EPA has also launched its eDisclosure Portal to modernize the implementation of the Audit Policy, which gives contractors the ability to self-disclose potential environmental violations and to eliminate or reduce the amount of penalties that could result. Because of the large number of violations that are self-disclosed every year, EPA established an electronic portal to receive self-disclosures and to automate some responses. The eDisclosure Portal defines disclosures as either “Category 1” or “Category 2”. Category 1 disclosures include violations of the Emergency Planning and Community Right-to-Know Act (“EPCRA”) that meet all nine Audit Policy conditions. However, this category does not include chemical releases exceeding the reportable quantity limit that must be reported under EPCRA Section 304, or any EPCRA violations with significant economic benefit. For these disclosures, the system will automatically issue an electronic Notice of Determination confirming that the violations are revolved with no assessment of civil penalties, conditioned on the accuracy and completeness of the submitter’s disclosure. EPA will spot check Category 1 disclosures to ensure conformance with Audit Policy requirements.

Category 2 disclosures include (1) all non-EPCRA violations, (2) EPCRA violations where the disclosure can only certify compliance with Audit Policy Conditions 2 through 9 (i.e., the discovery was not systematic), and (3) EPCRA violations excluded from Category 1. For these disclosures, the system will automatically issue an acknowledgement letter noting that EPA has received this disclosure and promising that EPA will make a determination as to eligibility for penalty mitigation if and when it considers taking enforcement action.

To use the eDisclosure Portal, contractors must follow a three-step process.

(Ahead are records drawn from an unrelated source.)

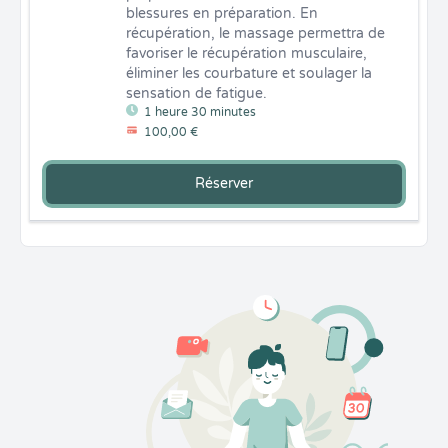
blessures en préparation. En 
récupération, le massage permettra de 
favoriser le récupération musculaire, 
éliminer les courbature et soulager la 
sensation de fatigue.
1 heure 30 minutes
100,00 €
Réserver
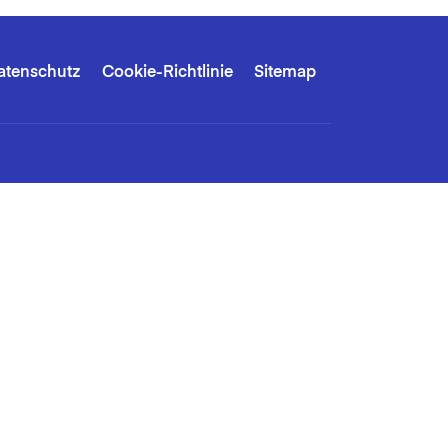
atenschutz
Cookie-Richtlinie
Sitemap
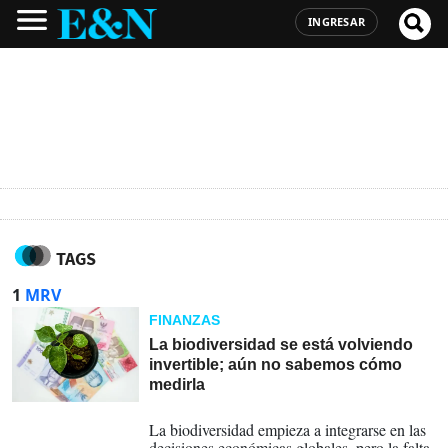
INGRESAR
TAGS
1
MRV
FINANZAS
La biodiversidad se está volviendo
invertible; aún no sabemos cómo
medirla
17-04-2026
La biodiversidad empieza a integrarse en las
decisiones económicas globales, pero la falta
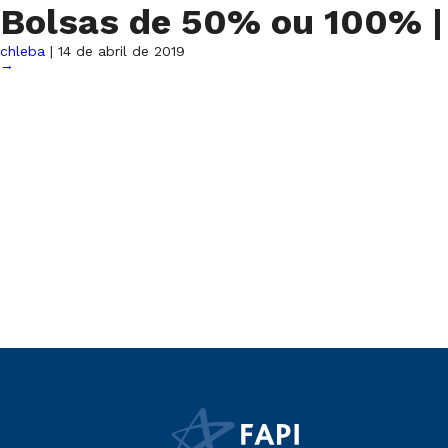
Bolsas de 50% ou 100%
|
chleba
|
14 de abril de 2019
→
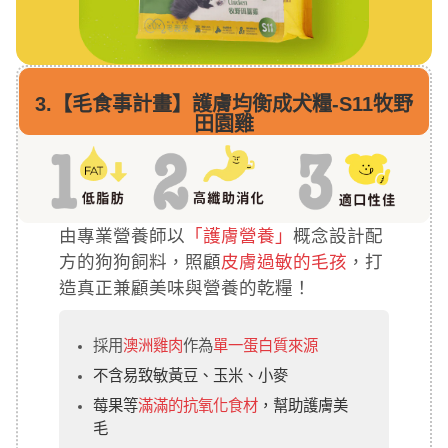
3.
【毛食事計畫】護膚均衡成犬糧-S11牧野
田園雞
由專業營養師以
「護膚營養」
概念設計配
方的狗狗飼料，照顧
皮膚過敏的毛孩
，打
造真正兼顧美味與營養的乾糧！
採用
澳洲雞肉
作為
單一蛋白質來源
不含易致敏黃豆、玉米、小麥
莓果等
滿滿的抗氧化食材
，幫助護膚美
毛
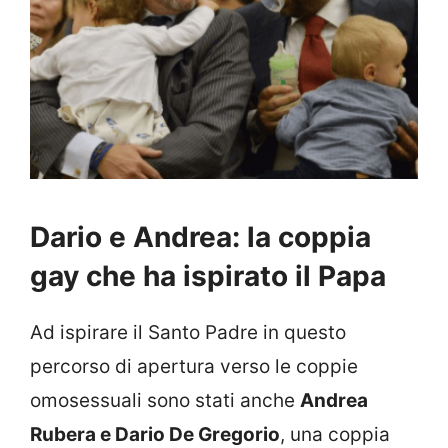
Dario e Andrea: la coppia
gay che ha ispirato il Papa
Ad ispirare il Santo Padre in questo
percorso di apertura verso le coppie
omosessuali sono stati anche
Andrea
Rubera e Dario De Gregorio
, una coppia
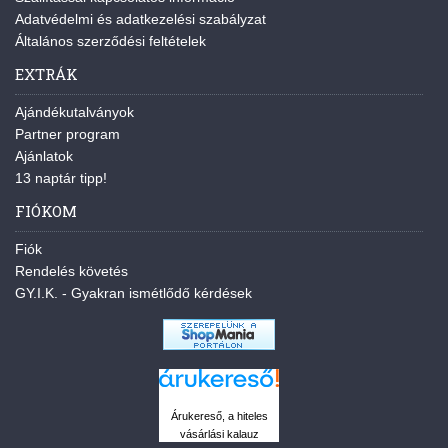
Adatvédelmi és adatkezelési szabályzat
Általános szerződési feltételek
EXTRÁK
Ajándékutalványok
Partner program
Ajánlatok
13 naptár tipp!
FIÓKOM
Fiók
Rendelés követés
GY.I.K. - Gyakran ismétlődő kérdések
Árukereső, a hiteles
vásárlási kalauz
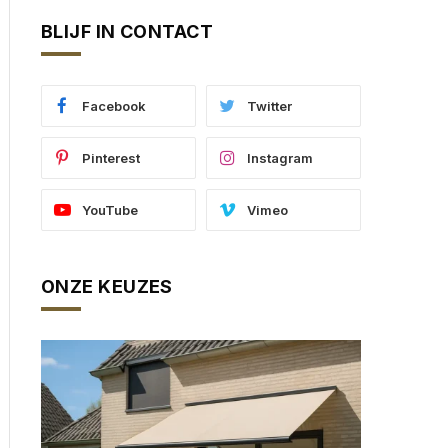
BLIJF IN CONTACT
Facebook
Twitter
Pinterest
Instagram
YouTube
Vimeo
ONZE KEUZES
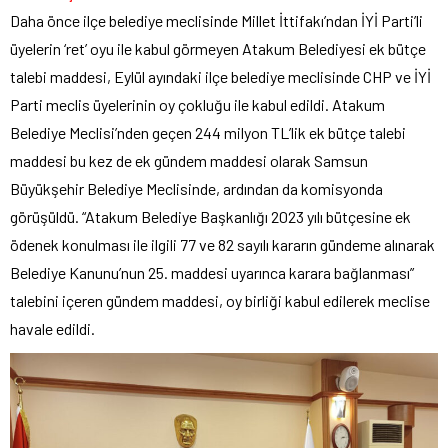
Daha önce ilçe belediye meclisinde Millet İttifakı’ndan İYİ Parti’li
üyelerin ‘ret’ oyu ile kabul görmeyen Atakum Belediyesi ek bütçe
talebi maddesi, Eylül ayındaki ilçe belediye meclisinde CHP ve İYİ
Parti meclis üyelerinin oy çokluğu ile kabul edildi. Atakum
Belediye Meclisi’nden geçen 244 milyon TL’lik ek bütçe talebi
maddesi bu kez de ek gündem maddesi olarak Samsun
Büyükşehir Belediye Meclisinde, ardından da komisyonda
görüşüldü. “Atakum Belediye Başkanlığı 2023 yılı bütçesine ek
ödenek konulması ile ilgili 77 ve 82 sayılı kararın gündeme alınarak
Belediye Kanunu’nun 25. maddesi uyarınca karara bağlanması”
talebini içeren gündem maddesi, oy birliği kabul edilerek meclise
havale edildi.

First, companies must register with the Central Data Exchange system. Second, the disclosure must be “prompt,” which means that potential violations must be disclosed online within 21 calendar days of the contractor’s discovery that such potential violations may have occurred. Third, contractors must submit a Compliance Certification in the disclosure system with 60 days of submitting an Audit Policy disclosure.

The biggest change, which seems to have been previously unannounced, is that EPA is changing its approach to Freedom of Information Act (“FOIA”) requests seeking self-disclosures of violations. Specifically, EPA is revising its position to now favor providing unresolved disclosures to the public. EPA states: “Therefore, in response to any FOIA requests for individual unresolved disclosures, EPA instead will determine on a case-by-case basis whether it reasonably foresees that release would harm an interest protected by a FOIA exemption. In doing so, EPA will endeavor to be as accommodating as possible in responding to such requests, and EPA generally expects to make Category 1 and Category 2 disclosures publicly available within a relatively short period of time after their receipt.”

III. Suggestions for Dealing with Public Accessibility to Compliance Data

Now that more data about environmental compliance will be publicly available, contractors may face increased enforcement via government or citizen lawsuits. One way that contractors can get ahead of potential problems is to have an employee access and monitor what EPA is sharing about their project sites and support facilities.

Furthermore, contractors should carefully consider whether to disclose potential violations because of the potential negative publicity or possible citizen lawsuits by environmental organizations that may be targeting certain corporations. EPA’s approach on this issue is entirely consistent with its Next Generation Compliance Initiative, which seeks to streamline its ability to gather data and easily determine whether companies are complying with environmental laws. However, this approach is not consistent with the original intent of the Audit Policy, which allowed companies to make disclosure without fear of reprisals from outside groups (and from the federal government in terms of reducing potential penalties). Therefore, the end result will likely be that contractors will disclose fewer violations, only disclose those that meet all of the Audit Policy criteria, and which the contractor has a complete handle on how the violation will be corrected.